A Diagnostics & Imaging Week

The U.S. House of Representatives unanimously declared lung cancer a public health priority and called for a reduction in mortality "by at least half by 2015."

Lung Cancer Alliance (LCA) President and CEO Laurie Fenton-Ambrose hailed this week's passage of House Resolution 335 (H.Res.335) as "a highly significant breakthrough, most welcome during November, Lung Cancer Awareness Month."

The U.S. Senate unanimously passed a similar resolution in August of this year.

"By its action today, the House has now joined the Senate in declaring lung cancer research and mortality reduction public health priorities. This is the first time that both houses of Congress have gone on record stating that the under funding, stigma and neglect of lung cancer must end," she said.

Fenton Ambrose highly praised the primary House sponsors on H.Res.335 — Reps. Lois Capps (D-California), Ed Whitfield (R-Kentucky) and Donna Christensen (D-Virginia).

"LCA and all of our stakeholders are grateful to Reps. Capps, Whitfield and Christensen and to the 78 other members of Congress who joined as sponsors for their leadership in recognizing the need to address lung cancer with a sense of commitment and urgency," Fenton-Ambrose said.

"LCA also salutes its advocates around the country for their dedication to making the public and their elected Representatives aware of the devastating statistics on lung cancer."

As both the House and Senate resolutions note, lung cancer is the leading cause of cancer death for men and women, taking more lives each year than breast, prostate, colon, kidney, melanoma and liver cancers — combined.

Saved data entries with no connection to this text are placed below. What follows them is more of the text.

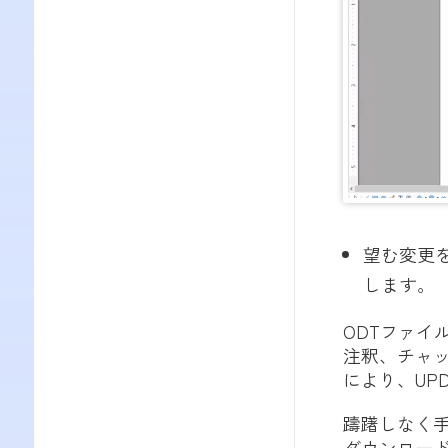
望む変更
します。
ODTファイ
注釈、チャ
により、UP
躊躇しなく手
ダウンロー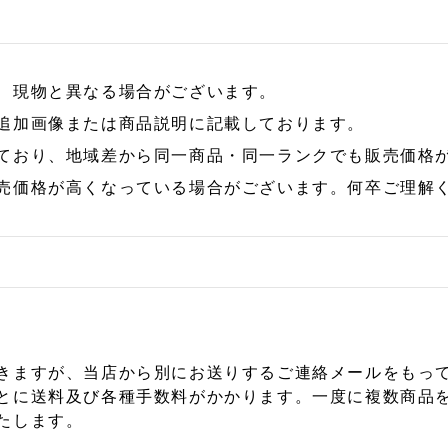
、現物と異なる場合がございます。
追加画像または商品説明に記載しております。
ており、地域差から同一商品・同一ランクでも販売価格
売価格が高くなっている場合がございます。何卒ご理解
きますが、当店から別にお送りするご連絡メールをもっ
とに送料及び各種手数料がかかります。一度に複数商品
たします。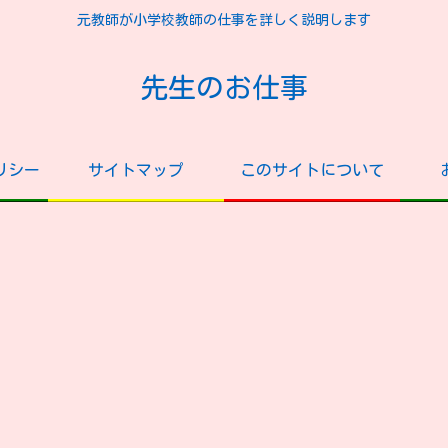
元教師が小学校教師の仕事を詳しく説明します
先生のお仕事
リシー
サイトマップ
このサイトについて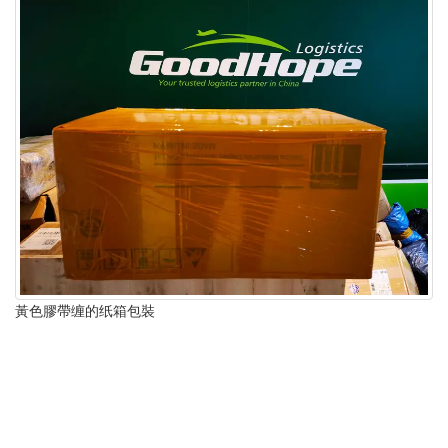
黃色膠帶缠的纸箱包裝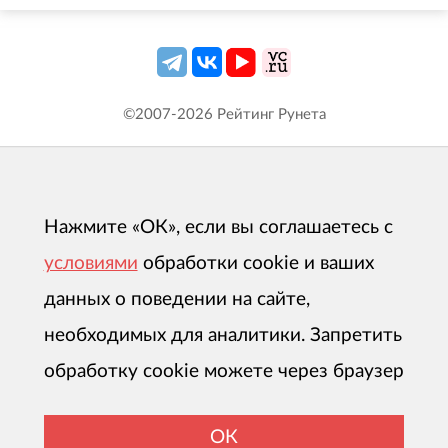
©2007-
2026
Рейтинг Рунета
Нажмите «ОК», если вы соглашаетесь с
условиями
обработки cookie и ваших
данных о поведении на сайте,
необходимых для аналитики. Запретить
обработку cookie можете через браузер
ОК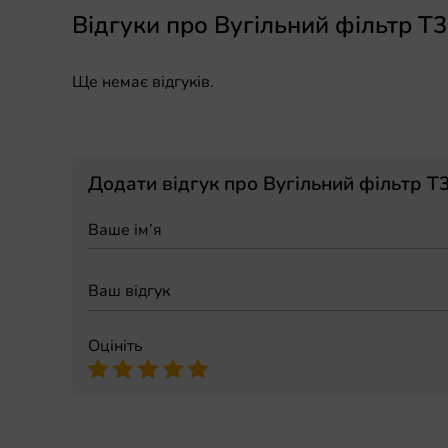
Відгуки про Вугільний фільтр T
Ще немає відгуків.
Додати відгук про Вугільний фільтр T
Оцініть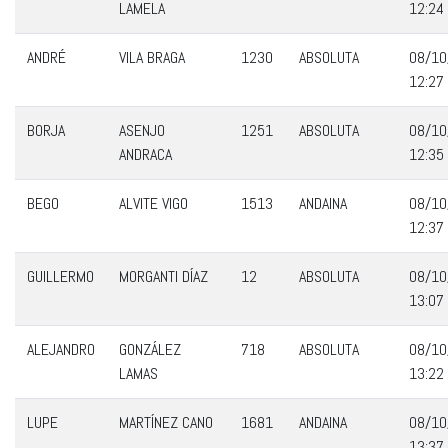
LAMELA
12:24
ANDRÉ
VILA BRAGA
1230
ABSOLUTA
08/10
12:27
BORJA
ASENJO
1251
ABSOLUTA
08/10
ANDRACA
12:35
BEGO
ALVITE VIGO
1513
ANDAINA
08/10
12:37
GUILLERMO
MORGANTI DÍAZ
12
ABSOLUTA
08/10
13:07
ALEJANDRO
GONZÁLEZ
718
ABSOLUTA
08/10
LAMAS
13:22
LUPE
MARTÍNEZ CANO
1681
ANDAINA
08/10
13:37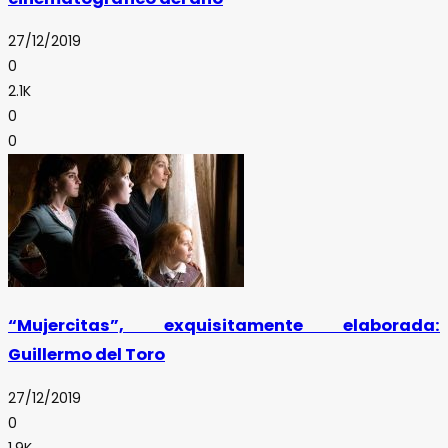
27/12/2019
0
2.1K
0
0
“Mujercitas”, exquisitamente elaborada:
Guillermo del Toro
27/12/2019
0
1.9K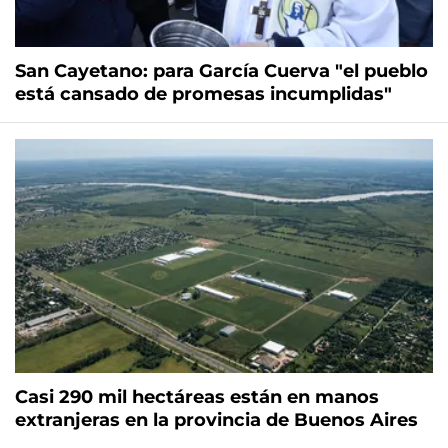
San Cayetano: para García Cuerva "el pueblo
está cansado de promesas incumplidas"
Casi 290 mil hectáreas están en manos
extranjeras en la provincia de Buenos Aires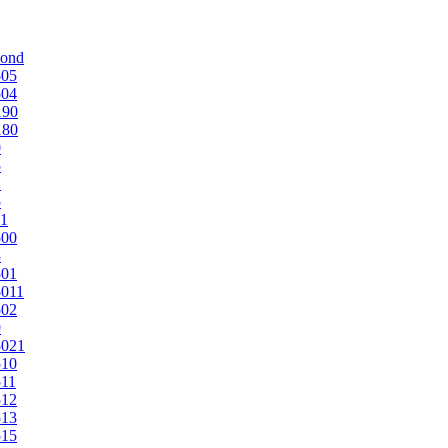
mond
505
504
190
180
0
5
1
5
1
500
3
501
011
502
9
5021
510
11
512
513
515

With large commitments over the years for research funding and screening, the five year survival rates for breast cancer have risen to 88%, for prostate cancer to 99% and for colon cancer to 65%.

The least-funded of all the major cancers, lung cancer's five-year mortality rate has never gone above 15%, leaving few survivors to advocate for more funding for research and early detection.

Patients are often stigmatized and blamed for their disease whether they smoked or not, Fenton-Ambrose pointed out, even though over 50% of new cases are in former smokers and another 15% in people who never smoked.

"These resolutions passed by the House and Senate will help break through decades of neglect and blame and lead to fundamental policy changes in the way we address and fund lung cancer research and early detection," she said.